Rome sold every citizen to slavery 
The first genocide of history 
And more bisexuality in sight; Julius Caesar was known as 
"every woman's husband and every man's wife" (BEOTCH!) 
Spartacus Revolt, a slave rebellion that lost 
Where 6,000 slaves was nailed on a cross 
Cross? Aw, shit! Jesus Christ!

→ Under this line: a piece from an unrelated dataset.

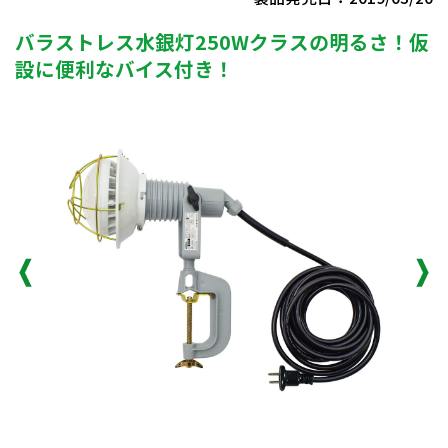
バラストレス水銀灯250Wクラスの明るさ！仮
設に便利なバイス付き！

Time for some-act-right 
Christians get your facts right 
Cause Christ was not his name 
That's Greek for "One who is anointed" 
Yahshua Ben Yosef was his name, do Christians know this? 
So who do you praise, do you know his name? 
Or do you do this in vain? 
Accepting the religion they gave slaves to behave 
Peep the description of historian Josephus 
"Short, dark, with an underdeveloped beard was Jesus" 
He had the Romans fearing revolution 
The solution was to take him to court and falsely accuse him 
After being murdered by Pilate how can it be 
These same white Romans established Christianity 
Constantine would later see the cross in a dream 
In his vision, it read "En Hawk Signo Wonka": 
"In this sign we conquer" - Manifest Destiny 
In 325 he convened the Nicean Creed 
And separated god into three 
Decided Jesus was born on December 25th 
And raised then on the third day is a myth 
Plus to deceive us 
Commissioned Michelangelo to paint white pictures of Jesus 
He used his aunt, uncle, and nephew 
Subconsciously that affects you 
It makes you put white people closer to God 
(Yo, 'The Man' got game like a motherfucker!) 
True indeed, fuck it, Jihad 
In the eight century Muslims conquered 
Spain, Portugal and France and controlled it for 700 years 
They never mention this in history class 
Cause o'fays are threatened when you get the real lesson 
Moors from Baghdad, Turkey threatened European Christians 
Meaning, the white way of life; hence the Crusades for Christ 
On November 25th, 1491 
Santiago defeats the last Muslim stronghold, Grenada 
King Ferdinand gave thanks to God for victory 
And the Pope of Rome and declared this date to forever be 
A day of "Thanksgiving" for all European Christians 

.. Now listen, when you celebrate "Thanksgiving" 
What you are actually celebratin 
Is the proclamation of the Pope of Rome 
Who later, in league with Queen Isabella 
Sent Cardinal Ximenos to Spain 
To murder any blacks that resisted Christianity 
These Moors, these black men and women 
Were from Baghdad, Turkey 
And today, you eat the turkey, for your "Thanksgiving" day 
As the European Powers destroyed the Turkeys 
Who were the forefathers of your mothers and fathers 
Now fight the power, you bitch-ass niggaz! 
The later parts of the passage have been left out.